Yeadon has had a conservation area since 1973 and Guiseley had two separate conservation areas – Town Gate and Park Gate designated in 1985. This is the first time the boundaries have been revised and updated.

The former Guiseley Town Gate and Park Gate conservation areas have been combined and extended to create a single Guiseley conservation area, covering the Town Gate and Oxford Road areas and extending northwards to include parts of Kelcliffe, the historic mills along Netherfield Road, and along Otley Road to White Cross. It also takes in Park Gate to the south, and parts of Greenbottom to the east.

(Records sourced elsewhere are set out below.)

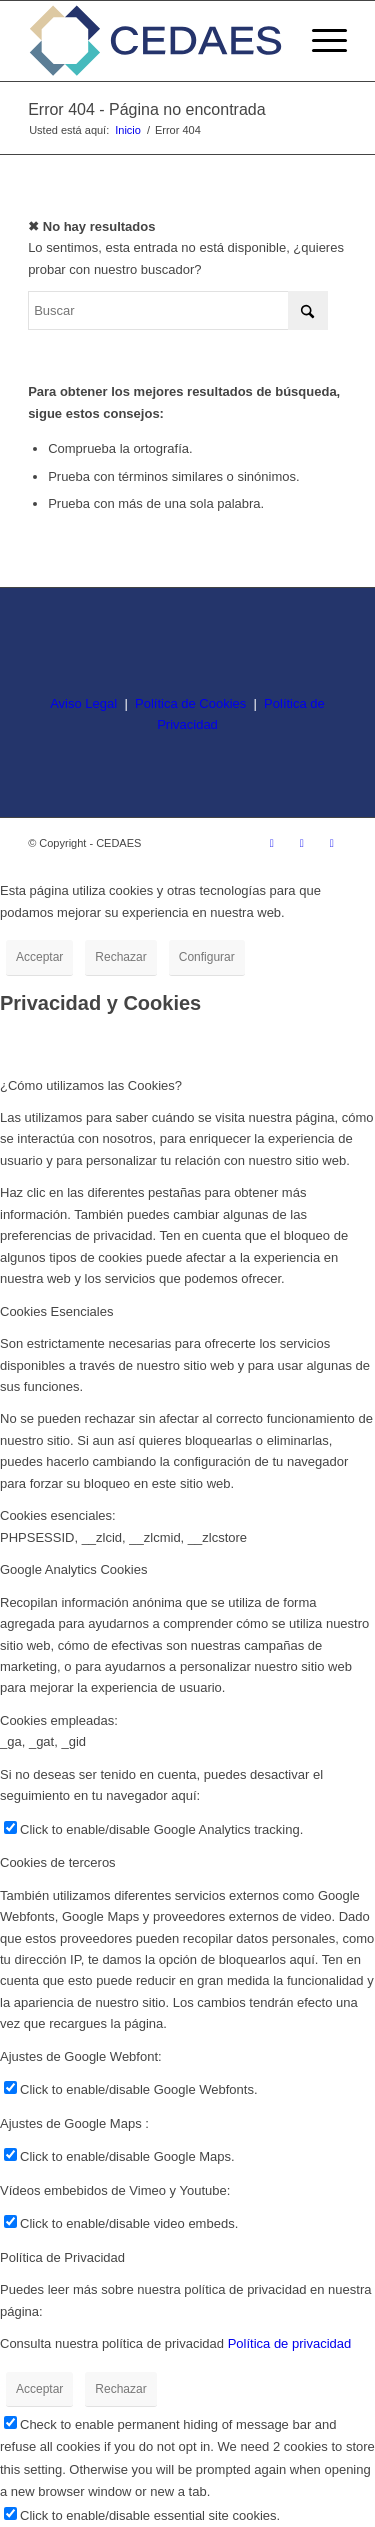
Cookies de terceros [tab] (58, 1862)
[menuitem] (319, 41)
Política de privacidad (290, 2343)
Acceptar (39, 957)
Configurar (207, 957)
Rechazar (120, 957)
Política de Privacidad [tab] (62, 2257)
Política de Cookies (190, 703)
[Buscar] (178, 310)
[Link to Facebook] (302, 843)
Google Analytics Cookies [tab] (73, 1569)
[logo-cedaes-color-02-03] (155, 41)
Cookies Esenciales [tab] (56, 1311)
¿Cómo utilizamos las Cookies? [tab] (91, 1085)
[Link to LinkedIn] (332, 843)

The revised Yeadon conservation area covers the town centre, extending north-east to take in the cemetery and Yeadon tarn. Westwards it includes the terraces along High Street and the Football and South View Terrace. Other landmarks include St Andrews Church to the north as well as the town’s surviving historic mills and development along Kirk Lane to New Scarborough and Nunroyd Park.

The new boundaries come into operation on January 16. Members of the public were asked for their views on the changes.

Coun Richard Lewis, Leeds City Council’s executive member for city development, yesterday welcomed the move saying: “This is good news for Guiseley and Yeadon because it will help retain the unique character of these historic areas and protect them from unsuitable or harmful development.”